I am yet to bother with WSL, it hardly brings something I wasn't already having with VMWare and VirtualBox, and in any case "developer != UNIX".
The cleverness of WSL is that Microsoft came to realise, thanks to Apple, thank many folks only care about having a POSIX userland and don't really care about Linux as such.
Given that current generations mix up Linux with UNIX, it made more business sense to add Linux compatibility than revive SUA.
So now those folks mostly jump between Apple and Microsoft platforms instead of supporting Linux OEMs as they should in first place, genius.
It had to be not just any POSIX userland, but the kind that could run all the popular web dev tooling, starting with Node.js. MacOS can get away with not being like Linux in many ways because of how widespread it is, but a new contender pretty much has to be compatible. And Linux is especially convenient to emulate due to its public and stable syscall interface.
All that said, the kernel emulation layer that WSL1 was built on was originally intended to run Android apps.
Node.js runs on many things, but packages (which is the actual thing that people want) are another matter. I remember trying to npm install something on FreeBSD; you wouldn't believe how many package scripts straight up assume that /bin/bash is always there.
And yes, Android apps are already there on Win11, so it kinda came full circle. But either way, the point is that emulating Linux kernel was originally a choice made for the sake of Android compatibility. That it ended up providing a much-needed development environment is a fortunate side effect of that decision.

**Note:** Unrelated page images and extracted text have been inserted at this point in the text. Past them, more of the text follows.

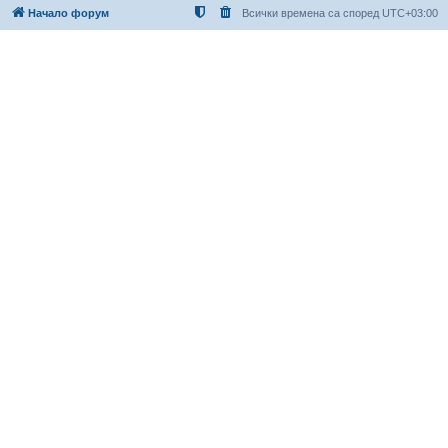
Начало форум
Всички времена са според
UTC+03:00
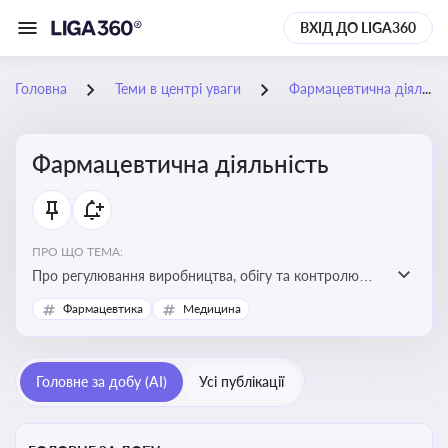
ВХІД ДО LIGA360
Головна
Теми в центрі уваги
Фармацевтична діяльність
Фармацевтична діяльність
ПРО ЩО ТЕМА:
Про регулювання виробництва, обігу та контролю
лікарських засобів для легальної роботи компаній та
Фармацевтика
Медицина
аптек, з дотриманням стандартів якості та безпеки
Головне за добу (AI)
Усі публікації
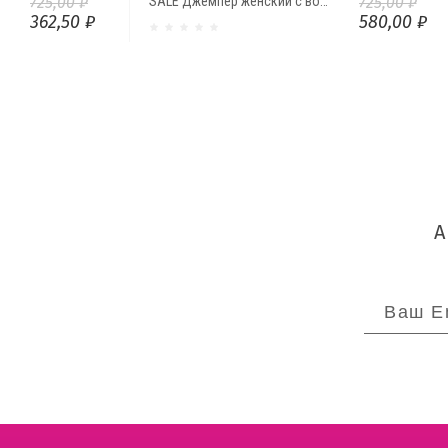
725,00 ₽
SALE Джемпер женский с воротником "хомут" К10544-48 от Comfi
725,00 ₽
362,50 ₽
580,00 ₽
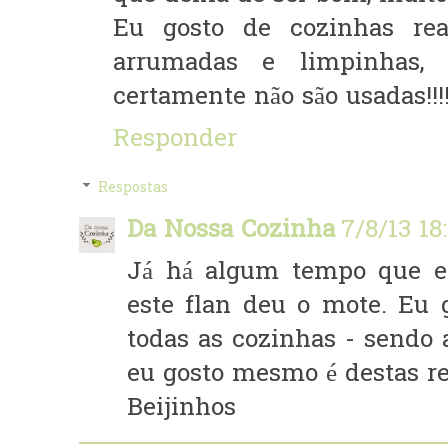
Eu gosto de cozinhas rea
arrumadas e limpinhas
certamente não são usadas!!!!
Responder
Respostas
Da Nossa Cozinha
7/8/13 18
Já há algum tempo que es
este flan deu o mote. Eu
todas as cozinhas - sendo
eu gosto mesmo é destas rec
Beijinhos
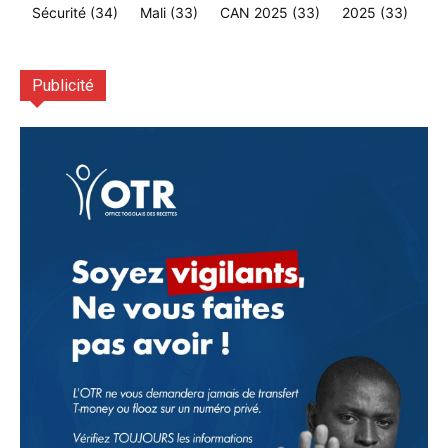
Sécurité
(34)
Mali
(33)
CAN 2025
(33)
2025
(33)
Publicité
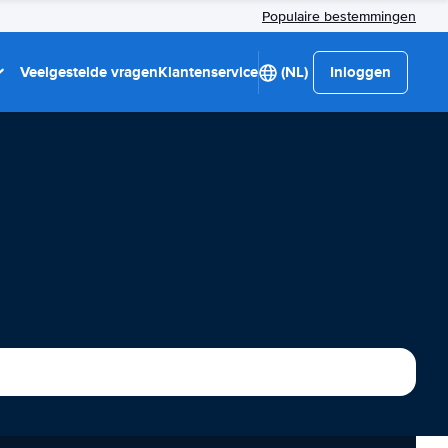
Populaire bestemmingen
Veelgestelde vragen
Klantenservice
(NL)
Inloggen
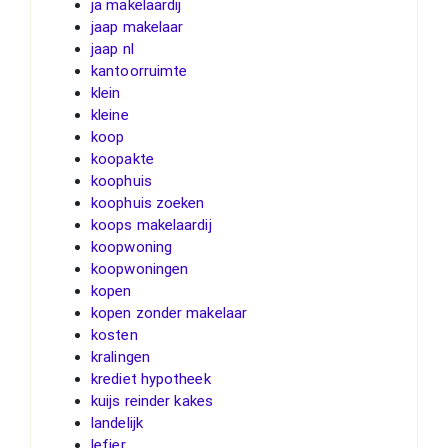
ja makelaardij
jaap makelaar
jaap nl
kantoorruimte
klein
kleine
koop
koopakte
koophuis
koophuis zoeken
koops makelaardij
koopwoning
koopwoningen
kopen
kopen zonder makelaar
kosten
kralingen
krediet hypotheek
kuijs reinder kakes
landelijk
lefier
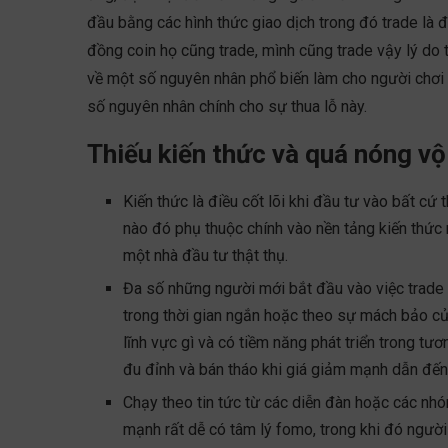
đầu bằng các hình thức giao dịch trong đó trade là đi
đồng coin họ cũng trade, mình cũng trade vậy lý do t
về một số nguyên nhân phổ biến làm cho người chơi d
số nguyên nhân chính cho sự thua lỗ này.
Thiếu kiến thức và quá nóng vội
Kiến thức là điều cốt lõi khi đầu tư vào bất cứ
nào đó phụ thuộc chính vào nền tảng kiến thức m
một nhà đầu tư thật thụ.
Đa số những người mới bắt đầu vào việc trade
trong thời gian ngắn hoặc theo sự mách bảo của
lĩnh vực gì và có tiềm năng phát triển trong tư
đu đỉnh và bán tháo khi giá giảm mạnh dẫn đến t
Chạy theo tin tức từ các diễn đàn hoặc các nhó
mạnh rất dễ có tâm lý fomo, trong khi đó người 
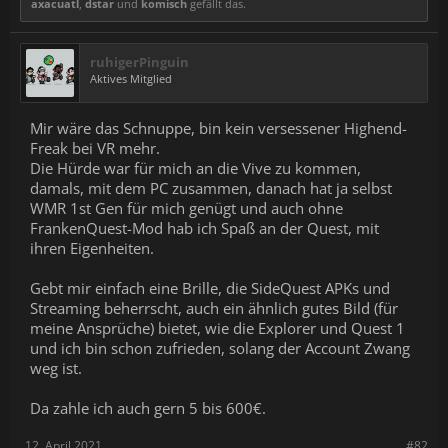
axacuatl
,
dstar
und
komisch
gefällt das.
ruhigerPinguin
Aktives Mitglied
Mir wäre das Schnuppe, bin kein versessener Highend-
Freak bei VR mehr.
Die Hürde war für mich an die Vive zu kommen,
damals, mit dem PC zusammen, danach hat ja selbst
WMR 1st Gen für mich genügt und auch ohne
FrankenQuest-Mod hab ich Spaß an der Quest, mit
ihren Eigenheiten.
Gebt mir einfach eine Brille, die SideQuest APKs und
Streaming beherrscht, auch ein ähnlich gutes Bild (für
meine Ansprüche) bietet, wie die Explorer und Quest 1
und ich bin schon zufrieden, solang der Account Zwang
weg ist.
Da zahle ich auch gern 5 bis 600€.
12. April 2021
#82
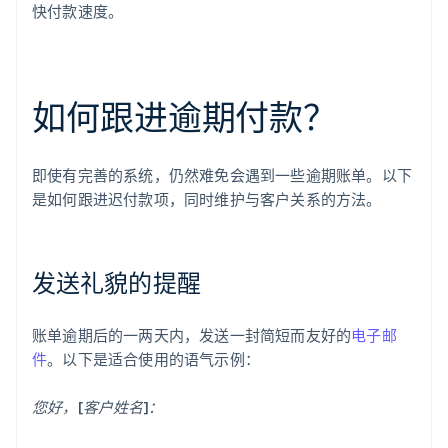
快付款速度。
如何跟进逾期付款？
即使有完善的系统，仍然难免会遇到一些逾期账单。以下
是如何跟进迟付款项，同时维护与客户关系的方法。
发送礼貌的提醒
账单逾期后的一两天内，发送一封简短而友好的
电子邮
件
。以下是适合使用的语气示例：
您好，[客户姓名]：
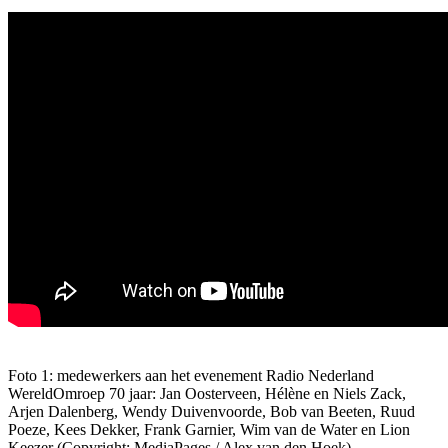
Foto 1: medewerkers aan het evenement Radio Nederland
WereldOmroep 70 jaar: Jan Oosterveen, Hélène en Niels Zack,
Arjen Dalenberg, Wendy Duivenvoorde, Bob van Beeten, Ruud
Poeze, Kees Dekker, Frank Garnier, Wim van de Water en Lion
Keezer (Copyright: MediaPages / Alex van den Hoek)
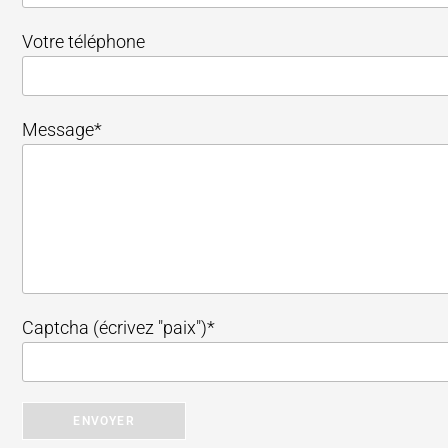
Votre téléphone
Message*
Captcha (écrivez "paix")*
ENVOYER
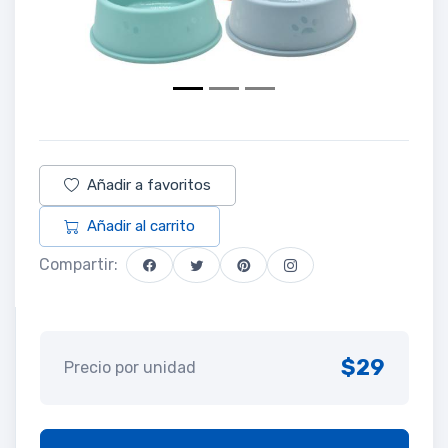
Añadir a favoritos
Añadir al carrito
Compartir:
$29
Precio por unidad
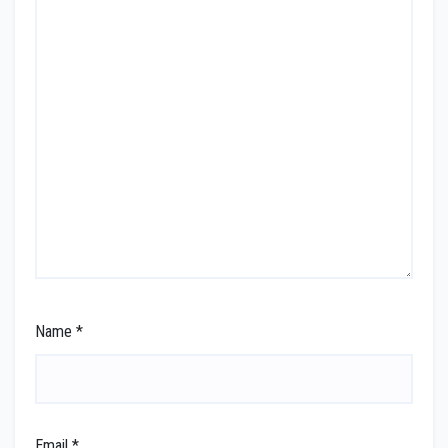
Name
*
Email
*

You are missing the picture that they provide full development experience stack for desktop development, similar to Framework/Kits/Components on major mainstream desktop and mobile OSes.
Like always many of these experiences fail short by focusing on Look and leaving out the other 90% of the development experience.
GNOME and Qt both offer full-fledged UI frameworks. It sounds like you haven't given either a try before, but they're both quite capable. Programming for them doesn't feel any different than writing a Cocoa UI or an Android app or a website. It's just... another target.
The UI in windows is exactly the same. If I run a script to remove title bars/borders/close buttons on windows's windows only half the apps will do it, because of the different UI frameworks
Electron is a plague equally in all OSs
But I think the current trend is moving windows to be a VM/partition for gaming
I keep reading about that trend since Windows XP days, and every time a new release of Windows comes out with stuff that supposedly is going to be it and everyone will migrate.
Gtk, Qt, XFCE, GNOME and KDE applications will look out of place in the new desktop, and most likely they will never create a Rust based set of frameworks that can match the above ones on features, development tooling, and extensibility points for desktop developers.